Collected data entries:

((

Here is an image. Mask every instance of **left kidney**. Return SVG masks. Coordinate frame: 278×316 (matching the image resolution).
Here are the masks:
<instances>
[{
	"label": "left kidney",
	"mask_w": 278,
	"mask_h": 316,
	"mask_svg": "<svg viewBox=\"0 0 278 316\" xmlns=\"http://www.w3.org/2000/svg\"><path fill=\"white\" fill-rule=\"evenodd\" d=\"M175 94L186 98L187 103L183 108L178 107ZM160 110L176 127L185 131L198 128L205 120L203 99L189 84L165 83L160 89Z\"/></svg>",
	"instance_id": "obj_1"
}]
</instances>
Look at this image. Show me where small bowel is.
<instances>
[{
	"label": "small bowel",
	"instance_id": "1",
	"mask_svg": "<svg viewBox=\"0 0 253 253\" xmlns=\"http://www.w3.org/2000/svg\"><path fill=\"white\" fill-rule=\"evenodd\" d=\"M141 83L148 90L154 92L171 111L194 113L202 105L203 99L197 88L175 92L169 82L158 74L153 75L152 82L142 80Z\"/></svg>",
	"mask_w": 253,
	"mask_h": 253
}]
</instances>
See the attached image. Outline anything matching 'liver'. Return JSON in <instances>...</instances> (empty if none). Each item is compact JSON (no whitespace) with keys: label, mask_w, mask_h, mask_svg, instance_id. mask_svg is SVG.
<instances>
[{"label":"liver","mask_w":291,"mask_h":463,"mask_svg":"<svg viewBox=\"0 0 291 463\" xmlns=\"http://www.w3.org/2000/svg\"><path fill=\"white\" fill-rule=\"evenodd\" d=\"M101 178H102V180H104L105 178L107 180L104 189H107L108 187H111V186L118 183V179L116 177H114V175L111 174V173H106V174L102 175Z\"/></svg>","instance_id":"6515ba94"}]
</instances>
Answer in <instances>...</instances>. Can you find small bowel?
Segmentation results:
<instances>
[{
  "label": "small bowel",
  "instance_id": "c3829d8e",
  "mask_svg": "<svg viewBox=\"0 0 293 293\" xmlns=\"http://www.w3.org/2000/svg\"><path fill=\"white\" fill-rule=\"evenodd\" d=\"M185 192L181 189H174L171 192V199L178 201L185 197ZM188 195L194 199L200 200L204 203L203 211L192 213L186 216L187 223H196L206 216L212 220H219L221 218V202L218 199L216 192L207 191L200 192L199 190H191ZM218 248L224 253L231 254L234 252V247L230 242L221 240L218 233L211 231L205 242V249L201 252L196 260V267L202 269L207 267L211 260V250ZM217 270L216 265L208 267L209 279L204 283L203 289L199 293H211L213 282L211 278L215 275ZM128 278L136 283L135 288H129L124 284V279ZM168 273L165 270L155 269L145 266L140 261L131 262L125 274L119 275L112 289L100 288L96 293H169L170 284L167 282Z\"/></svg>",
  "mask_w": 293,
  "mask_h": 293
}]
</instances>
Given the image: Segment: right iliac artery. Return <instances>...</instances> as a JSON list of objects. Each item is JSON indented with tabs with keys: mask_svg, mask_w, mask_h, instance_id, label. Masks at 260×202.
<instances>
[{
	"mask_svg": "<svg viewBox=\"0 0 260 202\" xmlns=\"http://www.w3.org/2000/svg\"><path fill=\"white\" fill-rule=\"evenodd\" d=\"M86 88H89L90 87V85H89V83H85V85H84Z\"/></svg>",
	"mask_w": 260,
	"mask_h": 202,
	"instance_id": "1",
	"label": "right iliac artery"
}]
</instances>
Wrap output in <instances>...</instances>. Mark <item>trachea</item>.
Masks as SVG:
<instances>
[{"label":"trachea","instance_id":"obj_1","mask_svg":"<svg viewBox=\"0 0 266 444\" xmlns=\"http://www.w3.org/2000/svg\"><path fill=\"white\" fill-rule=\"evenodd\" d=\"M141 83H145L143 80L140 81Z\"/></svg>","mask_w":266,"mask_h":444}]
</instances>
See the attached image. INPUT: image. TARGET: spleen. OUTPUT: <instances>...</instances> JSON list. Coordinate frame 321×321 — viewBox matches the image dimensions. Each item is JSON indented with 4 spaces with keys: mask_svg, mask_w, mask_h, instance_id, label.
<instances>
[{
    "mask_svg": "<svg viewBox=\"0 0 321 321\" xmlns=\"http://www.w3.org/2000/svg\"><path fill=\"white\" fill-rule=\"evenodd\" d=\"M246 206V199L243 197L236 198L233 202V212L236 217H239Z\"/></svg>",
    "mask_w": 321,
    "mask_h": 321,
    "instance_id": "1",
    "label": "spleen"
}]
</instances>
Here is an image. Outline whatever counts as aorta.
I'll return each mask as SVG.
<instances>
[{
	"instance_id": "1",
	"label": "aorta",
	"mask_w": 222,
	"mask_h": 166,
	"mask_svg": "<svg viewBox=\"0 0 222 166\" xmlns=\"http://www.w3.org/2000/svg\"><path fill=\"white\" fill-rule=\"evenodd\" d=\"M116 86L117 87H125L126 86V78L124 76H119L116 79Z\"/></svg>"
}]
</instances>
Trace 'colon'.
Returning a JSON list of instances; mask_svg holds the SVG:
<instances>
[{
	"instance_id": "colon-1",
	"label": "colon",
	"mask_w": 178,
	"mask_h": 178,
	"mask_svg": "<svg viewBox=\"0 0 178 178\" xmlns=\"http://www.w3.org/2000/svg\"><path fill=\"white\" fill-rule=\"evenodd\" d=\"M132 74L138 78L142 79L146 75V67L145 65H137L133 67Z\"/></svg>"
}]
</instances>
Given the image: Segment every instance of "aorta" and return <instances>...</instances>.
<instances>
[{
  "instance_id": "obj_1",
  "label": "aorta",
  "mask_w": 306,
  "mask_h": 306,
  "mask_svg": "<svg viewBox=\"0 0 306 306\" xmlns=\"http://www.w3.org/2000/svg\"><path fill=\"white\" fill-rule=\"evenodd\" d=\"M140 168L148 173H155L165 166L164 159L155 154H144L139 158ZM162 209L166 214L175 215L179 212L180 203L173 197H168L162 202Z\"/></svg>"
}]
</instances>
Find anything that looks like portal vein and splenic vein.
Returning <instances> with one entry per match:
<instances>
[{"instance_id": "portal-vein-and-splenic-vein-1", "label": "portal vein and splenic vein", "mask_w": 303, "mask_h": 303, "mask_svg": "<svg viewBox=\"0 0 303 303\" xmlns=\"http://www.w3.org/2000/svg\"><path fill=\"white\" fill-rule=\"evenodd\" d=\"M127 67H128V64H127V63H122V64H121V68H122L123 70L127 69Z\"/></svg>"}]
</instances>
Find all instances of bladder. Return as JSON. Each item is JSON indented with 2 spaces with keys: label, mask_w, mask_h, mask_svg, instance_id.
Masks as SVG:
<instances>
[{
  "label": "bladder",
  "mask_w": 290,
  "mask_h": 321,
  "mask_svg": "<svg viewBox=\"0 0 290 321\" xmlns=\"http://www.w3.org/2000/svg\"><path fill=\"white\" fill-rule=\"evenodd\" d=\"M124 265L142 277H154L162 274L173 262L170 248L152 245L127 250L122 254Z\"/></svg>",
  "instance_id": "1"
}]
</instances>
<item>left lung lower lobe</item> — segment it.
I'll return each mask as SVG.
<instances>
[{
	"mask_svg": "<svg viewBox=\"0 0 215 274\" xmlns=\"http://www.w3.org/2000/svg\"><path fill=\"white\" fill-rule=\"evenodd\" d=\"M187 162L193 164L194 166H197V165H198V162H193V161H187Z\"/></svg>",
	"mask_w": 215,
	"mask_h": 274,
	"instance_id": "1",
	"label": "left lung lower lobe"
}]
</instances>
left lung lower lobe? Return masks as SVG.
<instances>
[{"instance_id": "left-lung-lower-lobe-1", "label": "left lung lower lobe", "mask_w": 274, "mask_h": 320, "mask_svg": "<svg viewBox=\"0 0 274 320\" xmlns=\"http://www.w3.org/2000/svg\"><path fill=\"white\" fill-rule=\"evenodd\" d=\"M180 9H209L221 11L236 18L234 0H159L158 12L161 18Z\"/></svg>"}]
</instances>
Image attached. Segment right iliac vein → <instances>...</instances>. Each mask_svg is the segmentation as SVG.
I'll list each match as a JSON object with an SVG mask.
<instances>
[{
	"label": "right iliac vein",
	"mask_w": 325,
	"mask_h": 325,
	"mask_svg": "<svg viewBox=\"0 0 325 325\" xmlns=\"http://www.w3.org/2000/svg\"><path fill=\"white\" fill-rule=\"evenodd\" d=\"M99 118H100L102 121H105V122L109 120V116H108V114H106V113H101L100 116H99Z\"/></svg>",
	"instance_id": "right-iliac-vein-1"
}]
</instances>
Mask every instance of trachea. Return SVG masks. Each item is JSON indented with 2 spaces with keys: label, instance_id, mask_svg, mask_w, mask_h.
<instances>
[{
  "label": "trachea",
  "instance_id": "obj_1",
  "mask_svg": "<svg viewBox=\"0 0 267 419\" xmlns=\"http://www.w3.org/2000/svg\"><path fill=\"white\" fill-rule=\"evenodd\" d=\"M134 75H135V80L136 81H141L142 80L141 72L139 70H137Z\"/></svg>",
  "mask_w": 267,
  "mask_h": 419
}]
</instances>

))

▶ Problem requirements: Set down nothing but the lines from the one containing "Mask every instance of trachea." through the end of the entries above, exactly as written, both ends counted.

▶ Answer to the exercise:
Mask every instance of trachea. Return SVG masks. Each item is JSON indented with 2 spaces with keys: label, instance_id, mask_svg, mask_w, mask_h.
<instances>
[{
  "label": "trachea",
  "instance_id": "obj_1",
  "mask_svg": "<svg viewBox=\"0 0 267 419\" xmlns=\"http://www.w3.org/2000/svg\"><path fill=\"white\" fill-rule=\"evenodd\" d=\"M134 75H135V80L136 81H141L142 80L141 72L139 70H137Z\"/></svg>",
  "mask_w": 267,
  "mask_h": 419
}]
</instances>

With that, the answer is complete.